▶ _REQUIRED ACTION_: Where the lines below hold images, skip those and copy every word exactly.

▶ _PROVIDED DATA_:
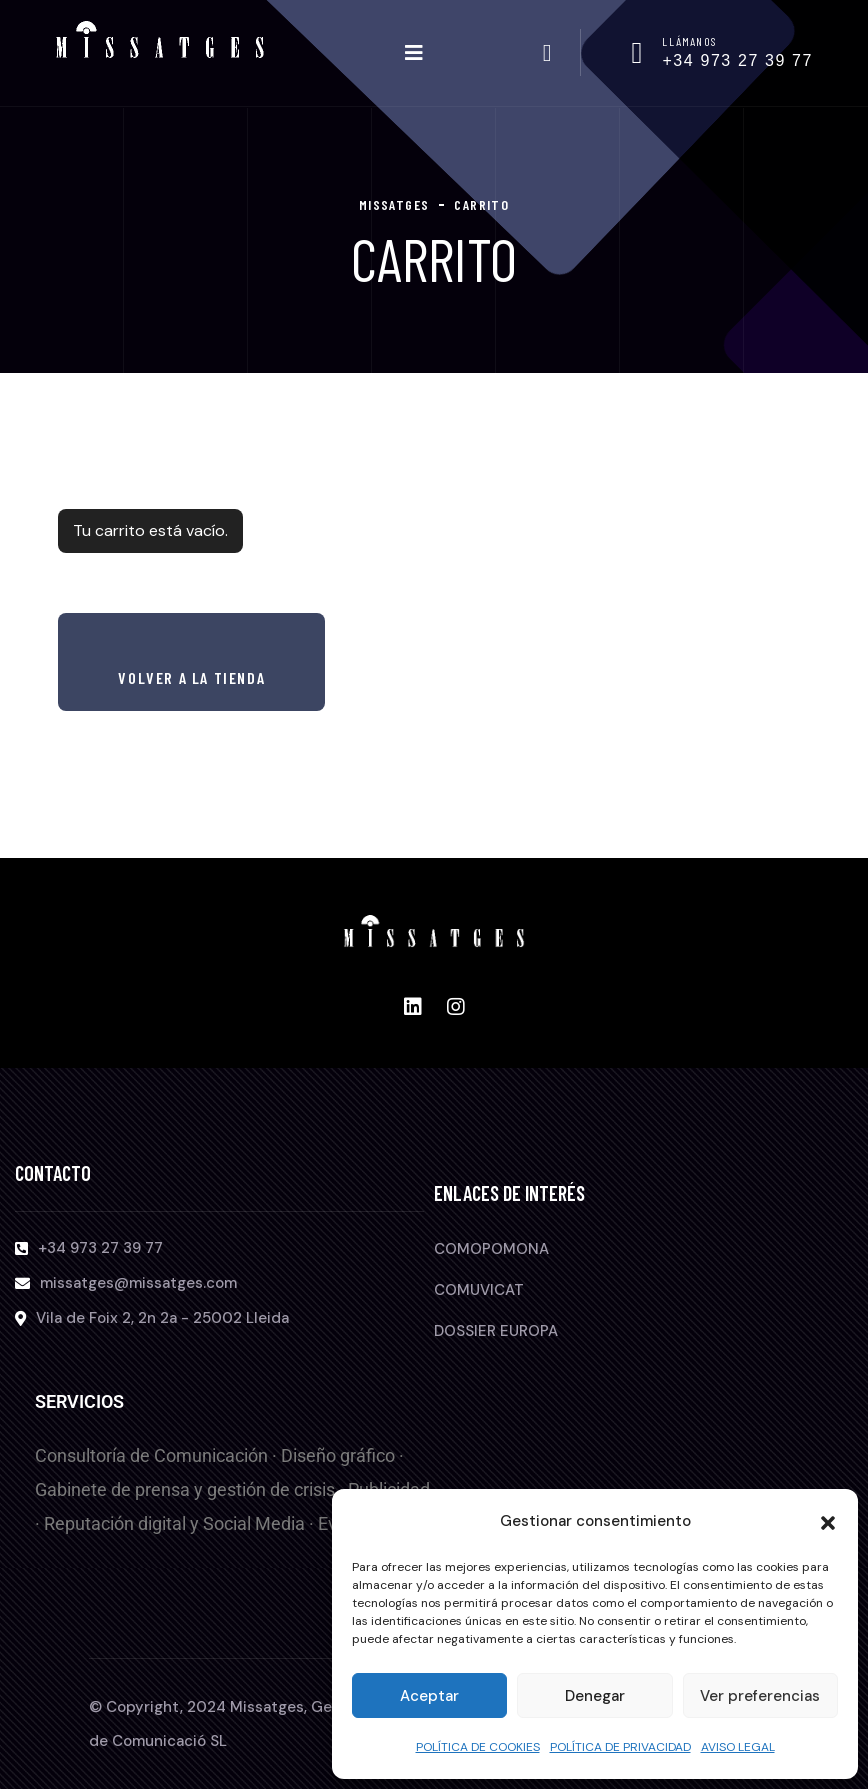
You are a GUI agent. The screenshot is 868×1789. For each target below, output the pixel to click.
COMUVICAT (479, 1290)
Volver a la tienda (191, 677)
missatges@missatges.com (138, 1283)
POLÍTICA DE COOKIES (478, 1747)
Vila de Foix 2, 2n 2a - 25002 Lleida (162, 1318)
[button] (828, 1521)
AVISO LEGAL (738, 1747)
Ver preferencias (760, 1696)
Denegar (595, 1696)
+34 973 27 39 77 (737, 60)
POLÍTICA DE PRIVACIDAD (620, 1747)
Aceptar (429, 1696)
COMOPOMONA (491, 1249)
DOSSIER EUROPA (496, 1331)
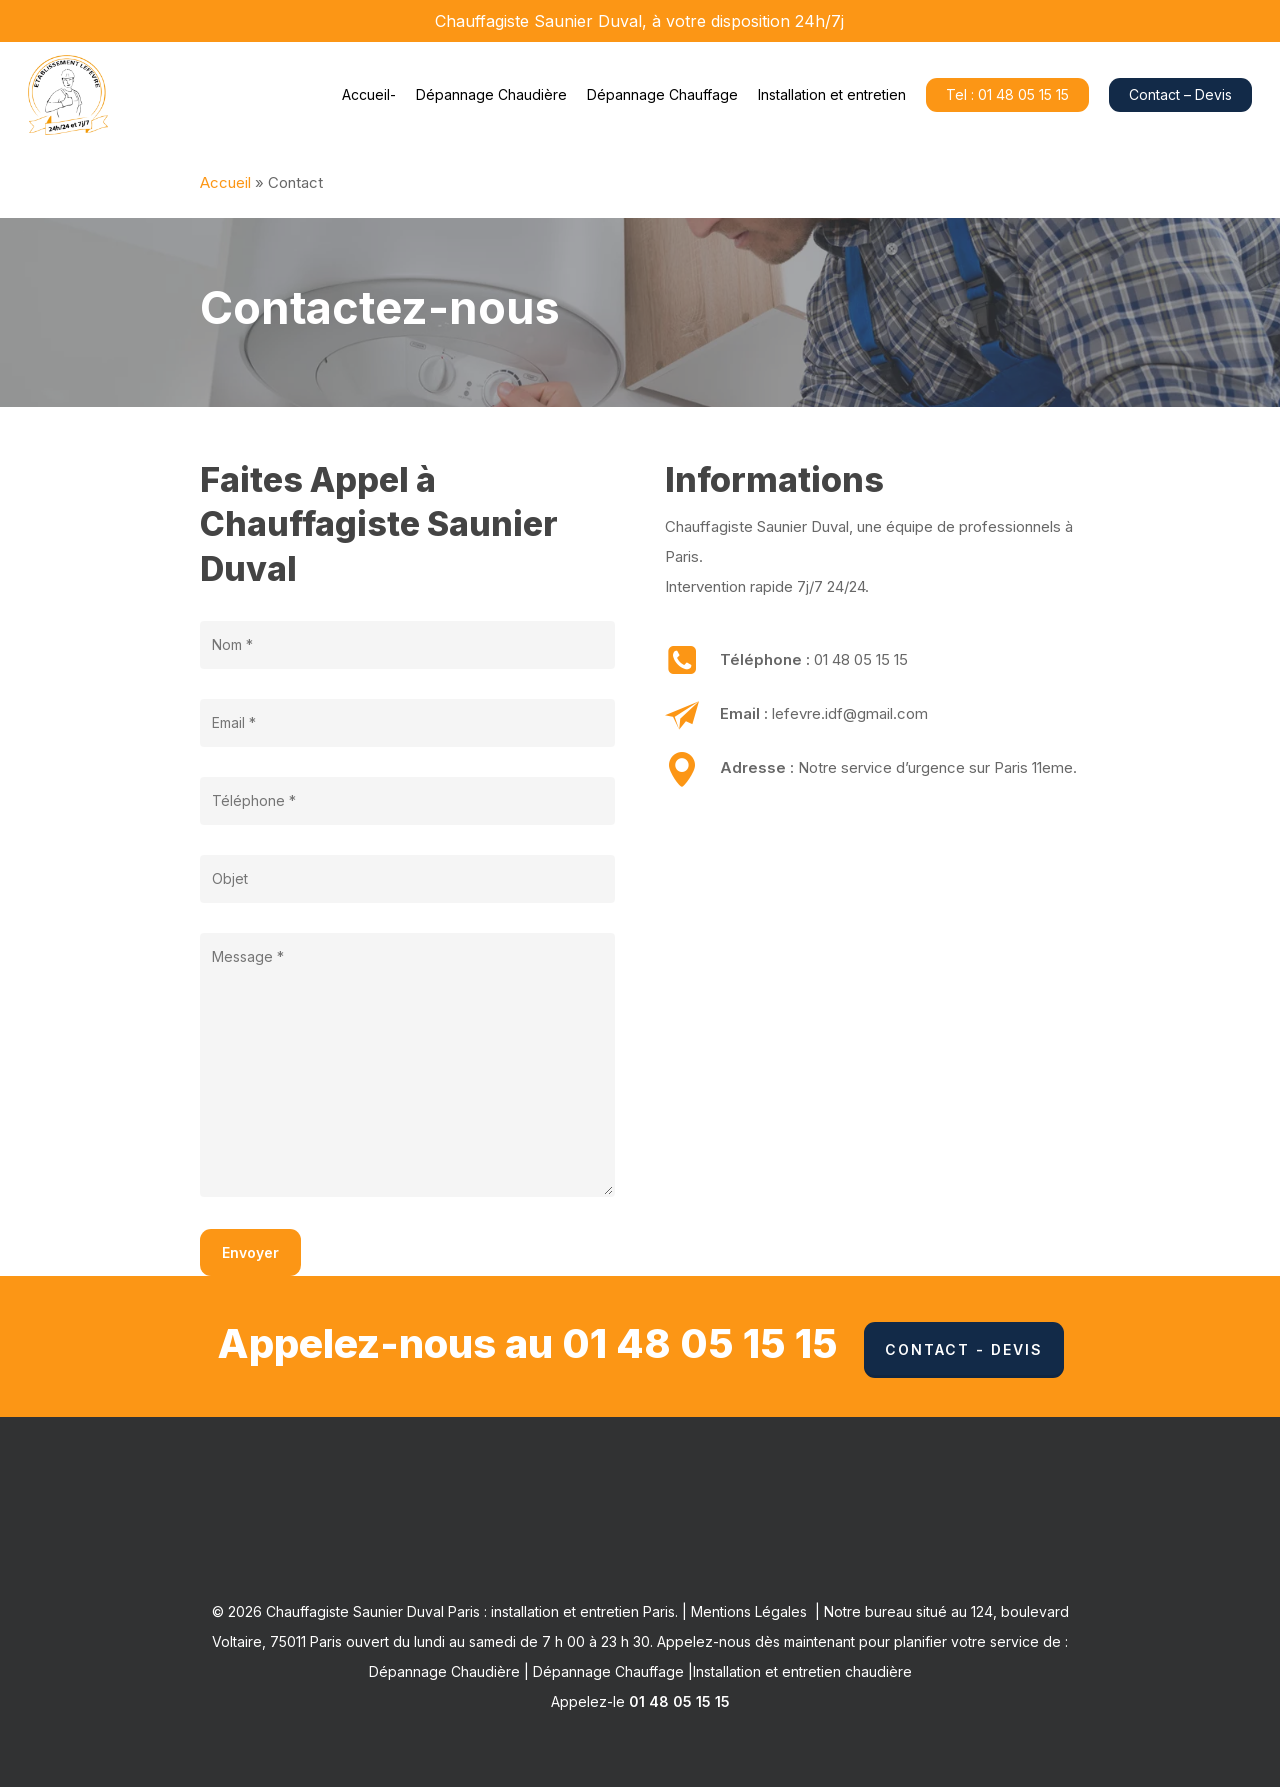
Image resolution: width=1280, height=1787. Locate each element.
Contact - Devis (964, 1349)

▶ _RESPONSE FOR THIS EXERCISE_:
You are a GUI agent. The screenshot is 868×1789. For each target below, output the pixel to click.
COMUVICAT (479, 1290)
Volver a la tienda (191, 677)
missatges@missatges.com (138, 1283)
POLÍTICA DE COOKIES (478, 1747)
Vila de Foix 2, 2n 2a - 25002 Lleida (162, 1318)
[button] (828, 1521)
AVISO LEGAL (738, 1747)
Ver preferencias (760, 1696)
Denegar (595, 1696)
+34 973 27 39 77 (737, 60)
POLÍTICA DE PRIVACIDAD (620, 1747)
Aceptar (429, 1696)
COMOPOMONA (491, 1249)
DOSSIER EUROPA (496, 1331)
Image resolution: width=1280, height=1787. Locate each element.
Contact - Devis (964, 1349)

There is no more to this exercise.